* ACTIVITY *
Write the listing out again word for word, leaving each picture behind.

-- DATA SUPPLIED follows --

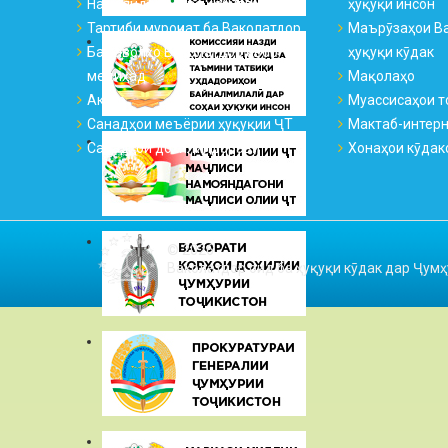
Намояндагиҳо ва қабулгоҳҳо
ҳуқуқи инсон
Тартиби муроҷиат ба Ваколатдор
Маърӯзаҳои Ва
Ба саволҳо Ваколатдор ҷавоб
ҳуқуқи кӯдак
медиҳад
Мақолаҳо
Аксҳо
Муассисаҳои т
Санадҳои меъёрии ҳуқуқии ҶТ
Мактаб-интер
Санадҳои дохилиидоравӣ
Хонаҳои кӯдак
© 2026
Ваколатдор оид ба ҳуқуқи кӯдак дар Ҷумҳ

-- DATA SUPPLIED concluded --

* SOLUTION FOR THIS EXERCISE *
Намояндагиҳо ва қабулгоҳҳо
ҳуқуқи инсон
Тартиби муроҷиат ба Ваколатдор
Маърӯзаҳои Ва
Ба саволҳо Ваколатдор ҷавоб
ҳуқуқи кӯдак
медиҳад
Мақолаҳо
Аксҳо
Муассисаҳои т
Санадҳои меъёрии ҳуқуқии ҶТ
Мактаб-интер
Санадҳои дохилиидоравӣ
Хонаҳои кӯдак
© 2026
Ваколатдор оид ба ҳуқуқи кӯдак дар Ҷумҳ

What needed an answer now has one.